▸ REQUIRED WORK
Below is a listing. Copy each line of it that holds the word "voltar".

▸ SOURCE MATERIAL

=== Begin Enclosure ===

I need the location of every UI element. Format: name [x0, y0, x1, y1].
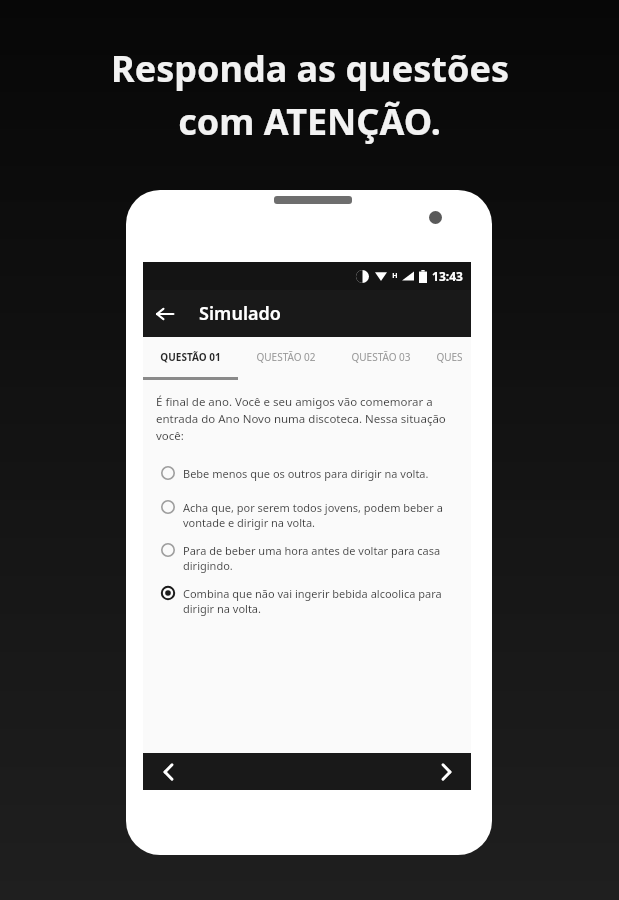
staticText: Responda as questões [111, 44, 509, 93]
button[interactable]: Bebe menos que os outros para dirigir na… [156, 466, 458, 483]
staticText: QUESTÃO 03 [351, 350, 411, 364]
staticText: Acha que, por serem todos jovens, podem … [183, 500, 458, 530]
button[interactable]: Previous question [143, 753, 193, 790]
staticText: H [392, 271, 398, 281]
button[interactable]: Next question [421, 753, 471, 790]
staticText: 13:43 [432, 268, 463, 284]
staticText: com ATENÇÃO. [178, 97, 441, 146]
staticText: Bebe menos que os outros para dirigir na… [183, 466, 458, 481]
button[interactable]: Combina que não vai ingerir bebida alcoo… [156, 586, 458, 616]
staticText: QUESTÃO 02 [256, 350, 316, 364]
button[interactable]: QUESTÃO 01 [143, 337, 238, 377]
button[interactable]: QUESTÃO 03 [333, 337, 428, 377]
staticText: Simulado [199, 301, 281, 326]
staticText: QUESTÃO 01 [160, 350, 221, 364]
staticText: Para de beber uma hora antes de voltar p… [183, 543, 458, 573]
staticText: QUES [436, 350, 463, 364]
button[interactable]: QUES [428, 337, 471, 377]
button[interactable]: Para de beber uma hora antes de voltar p… [156, 543, 458, 573]
button[interactable]: Back [143, 292, 187, 336]
staticText: É final de ano. Você e seu amigos vão co… [156, 394, 458, 444]
staticText: Combina que não vai ingerir bebida alcoo… [183, 586, 458, 616]
button[interactable]: Acha que, por serem todos jovens, podem … [156, 500, 458, 530]
button[interactable]: QUESTÃO 02 [238, 337, 333, 377]
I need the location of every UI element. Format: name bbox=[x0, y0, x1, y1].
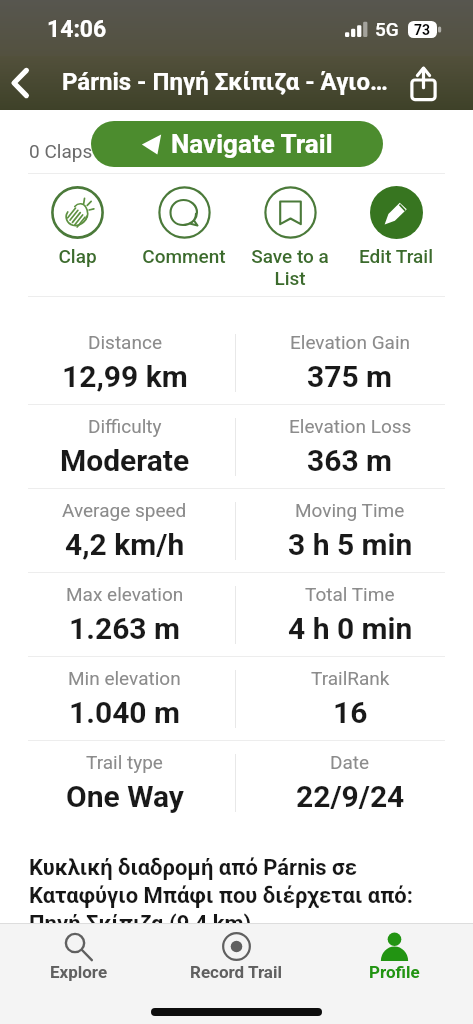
staticText: Date bbox=[330, 751, 370, 773]
staticText: Párnis - Πηγή Σκίπιζα - Άγιο… bbox=[62, 68, 388, 96]
button[interactable]: Navigate Trail bbox=[91, 121, 383, 167]
staticText: Max elevation bbox=[66, 583, 184, 605]
staticText: Explore bbox=[50, 962, 108, 982]
staticText: Record Trail bbox=[190, 962, 282, 982]
staticText: 3 h 5 min bbox=[288, 527, 413, 562]
staticText: Trail type bbox=[86, 751, 163, 773]
button[interactable]: Profile bbox=[315, 924, 473, 982]
button[interactable]: Save to a List bbox=[237, 186, 343, 290]
button[interactable]: Share bbox=[403, 63, 443, 103]
staticText: 5G bbox=[375, 18, 399, 40]
staticText: Κυκλική διαδρομή από Párnis σε Καταφύγιο… bbox=[29, 855, 449, 937]
staticText: Total Time bbox=[305, 583, 395, 605]
staticText: 22/9/24 bbox=[296, 779, 405, 814]
staticText: Average speed bbox=[62, 499, 187, 521]
staticText: Elevation Gain bbox=[290, 331, 411, 353]
staticText: Moving Time bbox=[295, 499, 405, 521]
staticText: Distance bbox=[88, 331, 162, 353]
button[interactable]: Explore bbox=[0, 924, 157, 982]
button[interactable]: Edit Trail bbox=[343, 186, 449, 267]
staticText: Edit Trail bbox=[359, 245, 433, 267]
button[interactable]: Back bbox=[0, 63, 40, 103]
staticText: TrailRank bbox=[311, 667, 390, 689]
staticText: Save to a List bbox=[251, 245, 329, 290]
staticText: 12,99 km bbox=[62, 359, 188, 394]
staticText: 73 bbox=[414, 22, 431, 38]
staticText: One Way bbox=[66, 779, 184, 814]
staticText: Profile bbox=[369, 962, 420, 982]
staticText: 0 Claps bbox=[29, 140, 93, 162]
staticText: Navigate Trail bbox=[171, 129, 333, 159]
staticText: 1.263 m bbox=[69, 611, 180, 646]
staticText: 16 bbox=[333, 695, 368, 730]
staticText: Min elevation bbox=[68, 667, 181, 689]
staticText: Elevation Loss bbox=[289, 415, 412, 437]
button[interactable]: Clap bbox=[24, 186, 131, 267]
staticText: Moderate bbox=[60, 443, 190, 478]
staticText: Difficulty bbox=[88, 415, 162, 437]
button[interactable]: Comment bbox=[131, 186, 237, 267]
staticText: Clap bbox=[58, 245, 97, 267]
staticText: 375 m bbox=[307, 359, 393, 394]
staticText: 14:06 bbox=[47, 16, 107, 43]
staticText: 363 m bbox=[307, 443, 393, 478]
staticText: Comment bbox=[142, 245, 226, 267]
button[interactable]: Record Trail bbox=[157, 924, 315, 982]
staticText: 4 h 0 min bbox=[288, 611, 413, 646]
staticText: 1.040 m bbox=[69, 695, 180, 730]
staticText: 4,2 km/h bbox=[65, 527, 185, 562]
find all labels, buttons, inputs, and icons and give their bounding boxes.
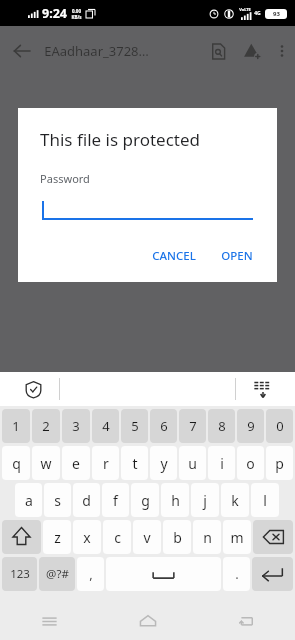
button[interactable]: n — [193, 520, 221, 554]
button[interactable]: 8 — [208, 409, 235, 443]
button[interactable]: c — [103, 520, 131, 554]
staticText: s — [54, 491, 61, 510]
staticText: 3 — [72, 417, 80, 435]
staticText: k — [231, 491, 239, 510]
button[interactable]: u — [179, 446, 206, 480]
button[interactable]: l — [251, 483, 279, 517]
staticText: j — [203, 491, 207, 510]
button[interactable]: @?# — [39, 557, 75, 591]
button[interactable]: x — [73, 520, 101, 554]
button[interactable]: e — [62, 446, 90, 480]
button[interactable]: j — [191, 483, 219, 517]
button[interactable]: OPEN — [213, 242, 261, 270]
staticText: n — [203, 528, 212, 547]
button[interactable]: 7 — [179, 409, 206, 443]
button[interactable]: CANCEL — [144, 242, 204, 270]
button[interactable]: More options — [269, 26, 295, 76]
staticText: z — [54, 528, 61, 547]
staticText: 9 — [247, 417, 255, 435]
staticText: 93 — [273, 10, 280, 18]
staticText: . — [235, 565, 239, 583]
staticText: o — [246, 454, 255, 473]
button[interactable]: s — [44, 483, 71, 517]
staticText: 8 — [218, 417, 226, 435]
button[interactable]: p — [266, 446, 293, 480]
button[interactable]: v — [133, 520, 161, 554]
button[interactable]: 0 — [266, 409, 293, 443]
staticText: 0.00 — [72, 8, 81, 14]
button[interactable]: 1 — [2, 409, 30, 443]
staticText: KB/s — [71, 14, 82, 20]
staticText: 6 — [160, 417, 168, 435]
button[interactable]: o — [237, 446, 264, 480]
staticText: VoLTE — [239, 7, 251, 12]
staticText: 1 — [12, 417, 20, 435]
staticText: p — [275, 454, 284, 473]
button[interactable]: i — [208, 446, 235, 480]
staticText: This file is protected — [40, 128, 200, 151]
staticText: 9:24 — [42, 5, 67, 22]
staticText: i — [220, 454, 224, 473]
button[interactable]: Back — [197, 602, 295, 640]
button[interactable]: 5 — [121, 409, 148, 443]
staticText: t — [132, 454, 138, 473]
staticText: EAadhaar_3728… — [44, 42, 149, 60]
staticText: 0 — [276, 417, 284, 435]
staticText: OPEN — [221, 248, 253, 264]
staticText: b — [173, 528, 182, 547]
staticText: x — [83, 528, 91, 547]
button[interactable]: Home — [99, 602, 197, 640]
button[interactable]: Space — [106, 557, 221, 591]
button[interactable]: 2 — [32, 409, 60, 443]
button[interactable]: Enter — [252, 557, 293, 591]
button[interactable]: y — [150, 446, 177, 480]
button[interactable]: 6 — [150, 409, 177, 443]
staticText: v — [143, 528, 151, 547]
staticText: , — [89, 565, 93, 583]
button[interactable]: a — [15, 483, 42, 517]
staticText: r — [103, 454, 109, 473]
button[interactable]: 9 — [237, 409, 264, 443]
staticText: 4G — [254, 10, 261, 17]
button[interactable]: d — [73, 483, 100, 517]
button[interactable]: Recents — [0, 602, 99, 640]
staticText: h — [171, 491, 180, 510]
staticText: CANCEL — [152, 248, 196, 264]
button[interactable]: 3 — [62, 409, 90, 443]
staticText: Password — [40, 171, 90, 186]
button[interactable]: Find — [201, 26, 235, 76]
button[interactable]: g — [131, 483, 159, 517]
staticText: e — [72, 454, 80, 473]
button[interactable]: w — [32, 446, 60, 480]
button[interactable]: Back — [0, 26, 44, 76]
staticText: a — [25, 491, 33, 510]
button[interactable]: q — [2, 446, 30, 480]
button[interactable]: 4 — [92, 409, 119, 443]
staticText: 7 — [189, 417, 197, 435]
staticText: u — [188, 454, 197, 473]
button[interactable]: h — [161, 483, 189, 517]
staticText: c — [114, 528, 121, 547]
button[interactable]: k — [221, 483, 249, 517]
button[interactable]: 123 — [2, 557, 37, 591]
button[interactable]: r — [92, 446, 119, 480]
button[interactable]: Add to Drive — [235, 26, 269, 76]
staticText: f — [113, 491, 118, 510]
button[interactable]: Secure input — [20, 376, 46, 402]
staticText: @?# — [46, 566, 69, 582]
staticText: y — [160, 454, 168, 473]
button[interactable]: . — [223, 557, 250, 591]
button[interactable]: m — [223, 520, 251, 554]
staticText: m — [230, 528, 244, 547]
button[interactable]: Backspace — [253, 520, 293, 554]
button[interactable]: Shift — [2, 520, 41, 554]
button[interactable]: Hide keyboard — [249, 375, 277, 403]
staticText: q — [12, 454, 21, 473]
button[interactable]: , — [77, 557, 104, 591]
button[interactable]: b — [163, 520, 191, 554]
staticText: 5 — [131, 417, 139, 435]
button[interactable]: f — [102, 483, 129, 517]
staticText: w — [40, 454, 52, 473]
button[interactable]: z — [43, 520, 71, 554]
button[interactable]: t — [121, 446, 148, 480]
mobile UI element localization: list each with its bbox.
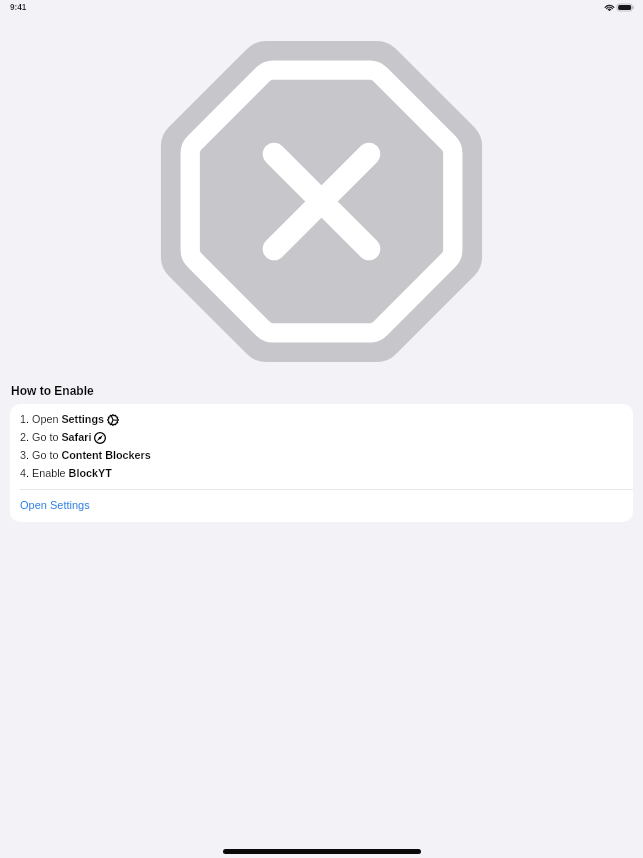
other: Wi-Fi	[605, 4, 614, 11]
staticText: 3. Go to Content Blockers	[20, 449, 151, 461]
staticText: Open Settings	[20, 499, 90, 511]
staticText: 2. Go to Safari	[20, 431, 92, 443]
staticText: 9:41	[10, 3, 27, 12]
staticText: 1. Open Settings	[20, 413, 105, 425]
other: Settings	[107, 414, 119, 426]
other: Safari	[94, 432, 106, 444]
button[interactable]: Open Settings	[10, 490, 633, 522]
other: Battery	[617, 4, 634, 11]
staticText: 4. Enable BlockYT	[20, 467, 112, 479]
other: Blocked	[161, 41, 482, 362]
staticText: How to Enable	[11, 384, 94, 397]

=== End Enclosure ===

▸ TASK ANSWER
staticText: Para de beber uma hora antes de voltar p… [183, 543, 458, 573]
button[interactable]: Para de beber uma hora antes de voltar p… [156, 543, 458, 573]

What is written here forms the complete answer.